Review Summary: The Road Soundtrack takes its place beside Godspeed You! Black Emperor and Lustmord in creating a perfect soundtrack for the apocalypse.
Literature and the arts have always been great interests of mine, but ironically I have never really enjoyed reading fictional. Never really have I found it to be more of a chore, entwined in the uncreative dullness of the school system. I mean, I’ve understood why people enjoy fictional reading, but to see it in an emotionally powerful light is something I could never do. That was until I read
Cormac McCarthy’s ingenious epic,
The Road. What I found so brilliant about McCarthy’s masterpiece was how it was basically written in poetry; very little specifics were given, from names to dates everything was left out, focusing almost completely on the imagery to encapsulate the reader’s imagination. The plot was slow moving, almost frigid, embodying a trait that is very undervalued and almost lost in today’s mainstream culture; restraint.
Coming into the movie I was quite ready to be disappointed. Not only because I was close to certain that it wouldn’t top what was and is my favourite book, but with the commercial hype and advertising surrounding it, I was afraid they would go all “Hollywood” with it, taking away the stunning subtlety that made the book the masterpiece that it was. But after shedding many tears and seeing some of the best cinematography that has ever graced my eyes, I can say that my early assumptions were incredibly false. Although they added some much needed dialogue and more of a storyline, director John Hillcoat and writer Joe Penhall managed to keep the atmospheric magic of the book alive. Though everything else in the movie was nearly perfect, from the acting, to the dialogue, there are two main aspects of the movie that blew me away; one being the cinematography, stated before, and the other being the score, which takes us to the subject in question.
The Road Soundtrack.
With a movie like this, driven by atmosphere with little dialogue, it is pretty easy to say whether you are going to enjoy the soundtrack or not, and assuming you read the soundtrack above, my opinion going into this is quite clear. Within the movie the score fit perfectly,
Dirty Three’s Warren Ellis and
Nick Cave and the Bad Seeds, seem to create a near perfect sound for The Road, with subtlety and grace and the every now and then dark percussion lead attack. What impressed me most about the score was how Cave and Ellis managed to hone the restraint that made the book so gorgeous, without going the normal route of a full blown orchestra which, in this case, would not fit the film.

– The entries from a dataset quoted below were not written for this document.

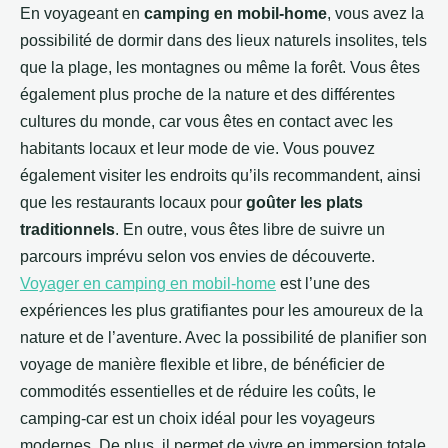
En voyageant en
camping en mobil-home
, vous avez la
possibilité de dormir dans des lieux naturels insolites, tels
que la plage, les montagnes ou même la forêt. Vous êtes
également plus proche de la nature et des différentes
cultures du monde, car vous êtes en contact avec les
habitants locaux et leur mode de vie. Vous pouvez
également visiter les endroits qu’ils recommandent, ainsi
que les restaurants locaux pour
goûter les plats
traditionnels
. En outre, vous êtes libre de suivre un
parcours imprévu selon vos envies de découverte.
Voyager en camping en mobil-home
est l’une des
expériences les plus gratifiantes pour les amoureux de la
nature et de l’aventure. Avec la possibilité de planifier son
voyage de manière flexible et libre, de bénéficier de
commodités essentielles et de réduire les coûts, le
camping-car est un choix idéal pour les voyageurs
modernes. De plus, il permet de vivre en immersion totale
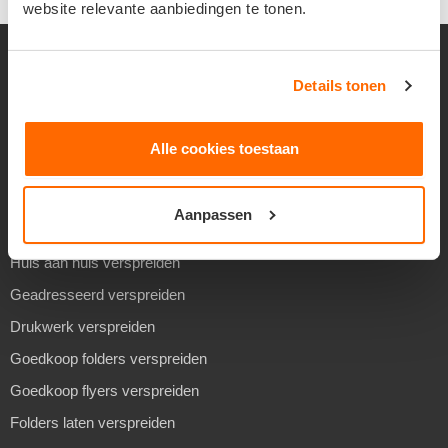
website relevante aanbiedingen te tonen.
VERSPREIDEN
Details tonen
Alle cookies toestaan
Folders verspreiden
Flyers verspreiden
Aanpassen
Reclame verspreiden
Huis aan huis verspreiden
Geadresseerd verspreiden
Drukwerk verspreiden
Goedkoop folders verspreiden
Goedkoop flyers verspreiden
Folders laten verspreiden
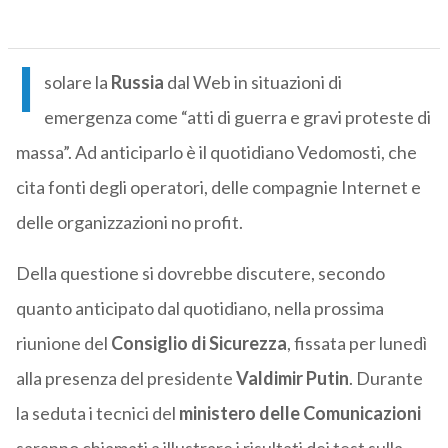
I
solare la
Russia
dal Web in situazioni di
emergenza come “atti di guerra e gravi proteste di
massa”. Ad anticiparlo è il quotidiano Vedomosti, che
cita fonti degli operatori, delle compagnie Internet e
delle organizzazioni no profit.
Della questione si dovrebbe discutere, secondo
quanto anticipato dal quotidiano, nella prossima
riunione del
Consiglio di Sicurezza
, fissata per lunedì
alla presenza del presidente
Valdimir Putin
. Durante
la seduta i tecnici del
ministero delle Comunicazioni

We have established that the score brilliantly fits the movie, but what makes
the Fountain and
28 Days Later soundtracks so remarkable is their ability to stay not only musically relevant, but emotionally powerful even without the movie, for the soundtrack to stand on its own as a glorious piece of art, rather than just memorabilia for those who loved the movie. Usually mainly just piano, violin, loops, some wind instruments and a fury of percussion every so often, Warren Ellis and Nick Cave manage to do just that, making a score that stands out on its own as a brilliant piece of art. The piano is delicate the violin sways upon the line of eerie and beautiful, creating a dreary, midnight atmosphere, that would fit perfectly as the soundtrack of a man and a boy walking through a post apocalyptic wasteland. Though in the beautiful minimalist works there are scenes of horror. Tracks like “The Cannibals” and “the Cellar” incorporate the thrill of the Road, with cryptic noises and powerfully pounding percussion, without distracting from the overall adventure that the soundtrack is and the rare feeling of “togetherness” that it contains.
Minimalist but epic, dark but glorious, dreary but organic the soundtrack to the Road conveys exactly what the film presented; a glimmering hope in complete turmoil. Not only that but it could possibly the best work from both of the artists involved, referring to their work with
The Assassination of Jesse James by the Coward Robert Ford, Cave’s award winning score to
The Proposition, Ellis’ band Dirty Three, and whatever else they have been a part of. The Road soundtrack completes maybe one of the decade’s most prevailing trilogies, while standing on its own as a modern classical masterpiece, taking its place beside
Godspeed You! Black Emperor and
Lustmord as creating a perfect soundtrack for the apocalypse.